Hay personas que simplemente no saben pedir ayuda. Los seres humanos somos complejos, a veces contradictorios, con nuestras grandezas y dificultades. En la vida diaria nos encontramos con numerosas situaciones en las que tenemos que pedir ayuda a los demás: una señora mayor se apoya en el brazo de su nieta para cruzar la calle, un vecino ayuda a otro a empujar el coche que no arranca, una adolescente seca las lágrimas de su amiga quien padece mal de amores, un compañero le pasa los apuntes al amigo enfermo… podríamos poner ejemplos hasta el infinito. No son actos de heroísmo ni significan grandes proezas.

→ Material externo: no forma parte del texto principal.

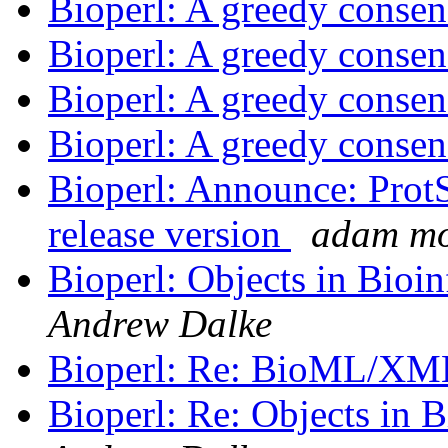
Bioperl: A greedy consen
Bioperl: A greedy consen
Bioperl: A greedy consen
Bioperl: A greedy consen
Bioperl: Announce: ProtSu
release version
adam m
Bioperl: Objects in Bio
Andrew Dalke
Bioperl: Re: BioML/X
Bioperl: Re: Objects in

La proezas, en la vida, sólo se dan muy de vez en cuando. Sin embargo, la cotidianidad o la sucesión de momentos que forman el presente están llenos de pequeños-grandes actos. Momentos de generosidad, ayuda, entrega.

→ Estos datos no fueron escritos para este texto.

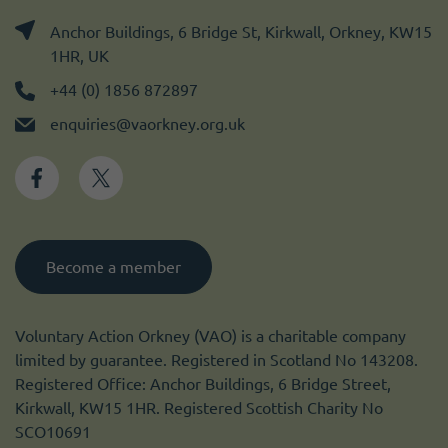
Anchor Buildings, 6 Bridge St, Kirkwall, Orkney, KW15
1HR, UK
+44 (0) 1856 872897
enquiries@vaorkney.org.uk
Become a member
Voluntary Action Orkney (VAO) is a charitable company
limited by guarantee. Registered in Scotland No 143208.
Registered Office: Anchor Buildings, 6 Bridge Street,
Kirkwall, KW15 1HR. Registered Scottish Charity No
SCO10691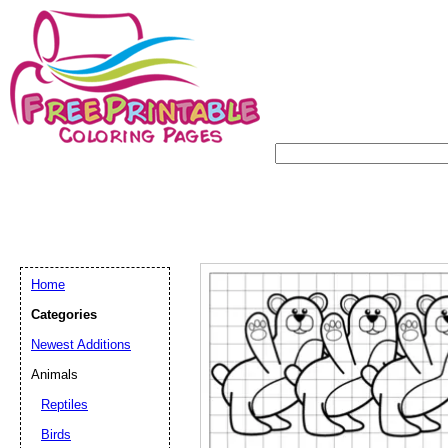
Home
Categories
Newest Additions
Animals
Reptiles
Birds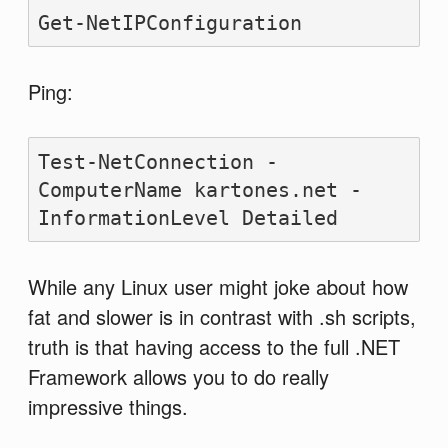
Get-NetIPConfiguration
Ping:
Test-NetConnection -
ComputerName kartones.net -
InformationLevel Detailed
While any Linux user might joke about how
fat and slower is in contrast with .sh scripts,
truth is that having access to the full .NET
Framework allows you to do really
impressive things.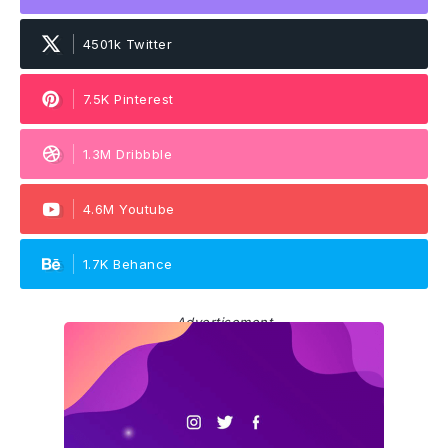
4501k Twitter
7.5K Pinterest
1.3M Dribbble
4.6M Youtube
1.7K Behance
Advertisement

Existen muchas personas bondadosas, afortunadamente (de la misma forma que existe también la maldad). Son gente que se preocupa por los demás, que hace la vida más bella a los otros, a veces casi sin darse cuenta ni proponérselo.
La vida, de alguna forma y a diferentes niveles, significa dar y recibir. Si damos afecto, empatía y ayuda, quiere decir que somos generosos. La generosidad no se compra en ningún lugar. Se lleva de marca. Tampoco se hacen cursos o talleres de generosidad. Ni se enseña en las universidades. Va en el ADN de algunos, aunque sea una cualidad que podamos trabajar e intentar adquirir. Podemos esforzarnos por tener actitudes generosas con los demás, que no es lo mismo que ser generoso por naturaleza, aunque tiene un gran mérito.
Los que son generosos dan tiempo, atención y cariño. De hecho, la generosidad no se mide solo en términos económicos, por supuesto. Quien da sin complejos, también sabe recibir sin complejos.
Definitivamente, es bueno saber pedir ayuda cuando lo necesitamos, compartir lo que nos preocupa, alargar la mano con la confianza de saber que otra mano espera la nuestra para seguir caminando. Abrir el alma a los oídos atentos de quien sabe escuchar.